* **Exercise description**: Although the data below contains pictures, output only the lines between those holding "a sorprendernos: nuevo" and "以及数据打印等功能，阀门、管道、循环泵等器件，均采用防腐蚀设计。", inclusive, exactly and without those pictures.

(Records shown)

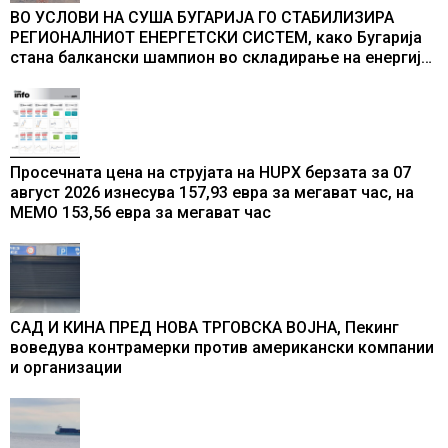
ВО УСЛОВИ НА СУША БУГАРИЈА ГО СТАБИЛИЗИРА
РЕГИОНАЛНИОТ ЕНЕРГЕТСКИ СИСТЕМ, како Бугарија
стана балкански шампион во складирање на енергија
од батерии
Просечната цена на струјата на HUPX берзата за 07
август 2026 изнесува 157,93 евра за мегават час, на
МЕМО 153,56 евра за мегават час
САД И КИНА ПРЕД НОВА ТРГОВСКА ВОЈНА, Пекинг
воведува контрамерки против американски компании
и организации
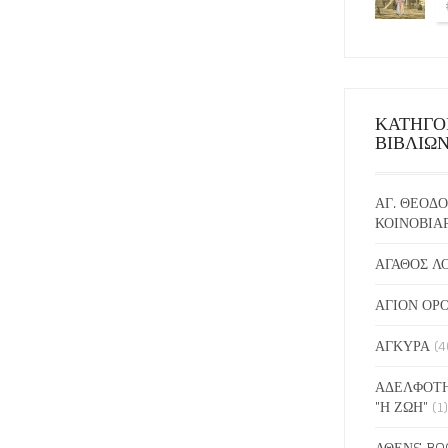
ΚΑΤΗΓΟ
ΒΙΒΛΙΩ
ΑΓ. ΘΕΟΔΟ
ΚΟΙΝΟΒΙΑ
ΑΓΑΘΟΣ Λ
ΑΓΙΟΝ ΟΡ
ΑΓΚΥΡΑ
(4
ΑΔΕΛΦΟΤΗ
"Η ΖΩΗ"
(1)
ΑΘΕΝS BO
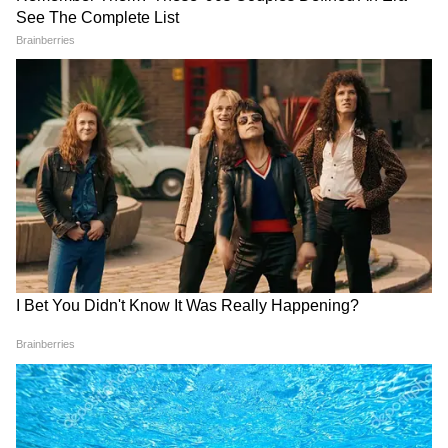
Chinsurah | বিধায়কের এক ধমকেই কেমন
'মিনমিন' করছে ঠিকাদার, মুহূর্তে বদলে গেল
ছবি!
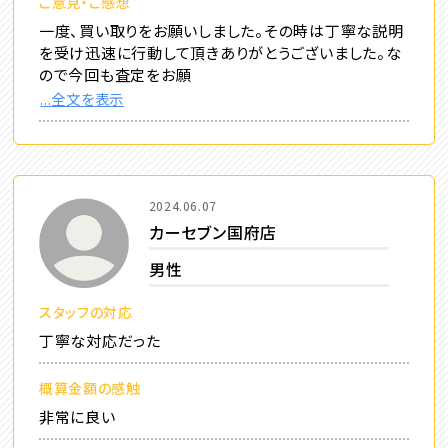
ご意見・ご感想
一度、買い取りをお願いしました。その時は丁寧な説明
を受け迅速に行動して頂きありがとうございました。な
ので今回も査定をお願
...全文を表示
2024.06.07
カーセブン国府店
男性
スタッフの対応
丁寧な対応だった
概算金額の感触
非常に良い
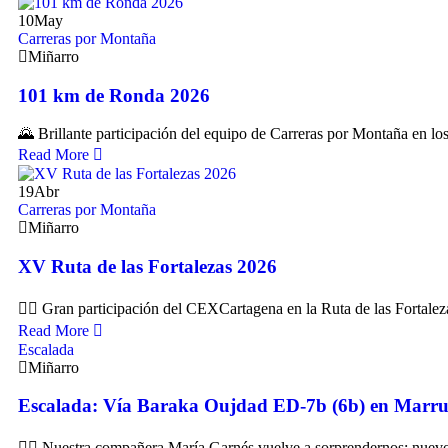
10
May
Carreras por Montaña
Miñarro
101 km de Ronda 2026
🌄 Brillante participación del equipo de Carreras por Montaña en lo
Read More
19
Abr
Carreras por Montaña
Miñarro
XV Ruta de las Fortalezas 2026
🏃‍♀️ Gran participación del CEXCartagena en la Ruta de las Fortale
Read More
Escalada
Miñarro
Escalada: Vía Baraka Oujdad ED‑7b (6b) en Marru
🧗‍♀️ Nuestra compañera María Garnés vuelve a sorprendernos: nuevo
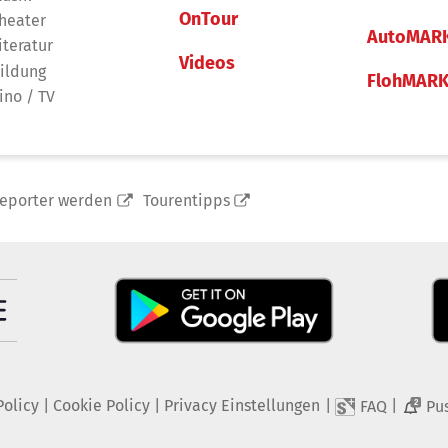
OnTour
heater
AutoMAR
iteratur
Videos
ildung
FlohMAR
ino / TV
reporter werden
Tourentipps
Policy
|
Cookie Policy
|
Privacy Einstellungen
|
|
FAQ
Pu
2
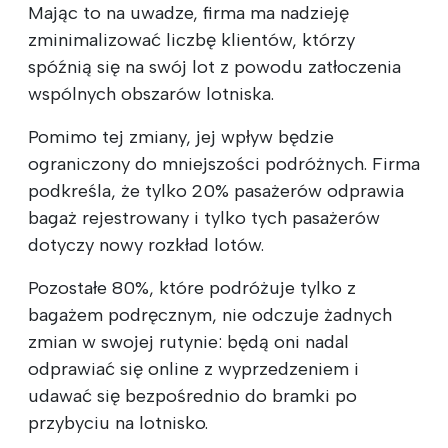
Mając to na uwadze, firma ma nadzieję
zminimalizować liczbę klientów, którzy
spóźnią się na swój lot z powodu zatłoczenia
wspólnych obszarów lotniska.
Pomimo tej zmiany, jej wpływ będzie
ograniczony do mniejszości podróżnych. Firma
podkreśla, że tylko 20% pasażerów odprawia
bagaż rejestrowany i tylko tych pasażerów
dotyczy nowy rozkład lotów.
Pozostałe 80%, które podróżuje tylko z
bagażem podręcznym, nie odczuje żadnych
zmian w swojej rutynie: będą oni nadal
odprawiać się online z wyprzedzeniem i
udawać się bezpośrednio do bramki po
przybyciu na lotnisko.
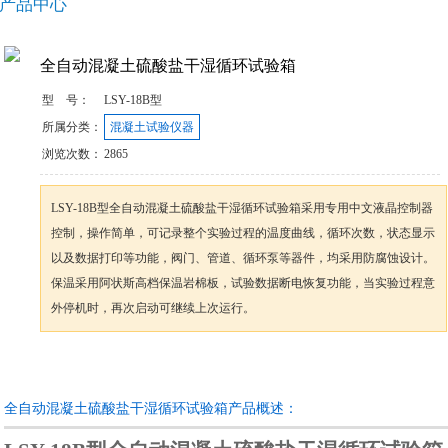
产品中心
全自动混凝土硫酸盐干湿循环试验箱
型 号：
​LSY-18B型
所属分类：
混凝土试验仪器
浏览次数：
2865
LSY-18B型全自动混凝土硫酸盐干湿循环试验箱采用专用中文液晶控制器
控制，操作简单，可记录整个实验过程的温度曲线，循环次数，状态显示
以及数据打印等功能，阀门、管道、循环泵等器件，均采用防腐蚀设计。
保温采用阿状斯高档保温岩棉板，试验数据断电恢复功能，当实验过程意
外停机时，再次启动可继续上次运行。
咨询订购
加入收藏
全自动混凝土硫酸盐干湿循环试验箱产品概述：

(End Records shown)

* **Answer section**:
🧗‍♀️ Nuestra compañera María Garnés vuelve a sorprendernos: nuevo
OnTour
heater
AutoMAR
iteratur
Videos
ildung
FlohMAR
ino / TV
reporter werden
Tourentipps
Policy
|
Cookie Policy
|
Privacy Einstellungen
|
|
FAQ
Pu
2
Mając to na uwadze, firma ma nadzieję
zminimalizować liczbę klientów, którzy
spóźnią się na swój lot z powodu zatłoczenia
wspólnych obszarów lotniska.
Pomimo tej zmiany, jej wpływ będzie
ograniczony do mniejszości podróżnych. Firma
podkreśla, że tylko 20% pasażerów odprawia
bagaż rejestrowany i tylko tych pasażerów
dotyczy nowy rozkład lotów.
Pozostałe 80%, które podróżuje tylko z
bagażem podręcznym, nie odczuje żadnych
zmian w swojej rutynie: będą oni nadal
odprawiać się online z wyprzedzeniem i
udawać się bezpośrednio do bramki po
przybyciu na lotnisko.
产品中心
全自动混凝土硫酸盐干湿循环试验箱
型 号：
​LSY-18B型
所属分类：
混凝土试验仪器
浏览次数：
2865
LSY-18B型全自动混凝土硫酸盐干湿循环试验箱采用专用中文液晶控制器
控制，操作简单，可记录整个实验过程的温度曲线，循环次数，状态显示
以及数据打印等功能，阀门、管道、循环泵等器件，均采用防腐蚀设计。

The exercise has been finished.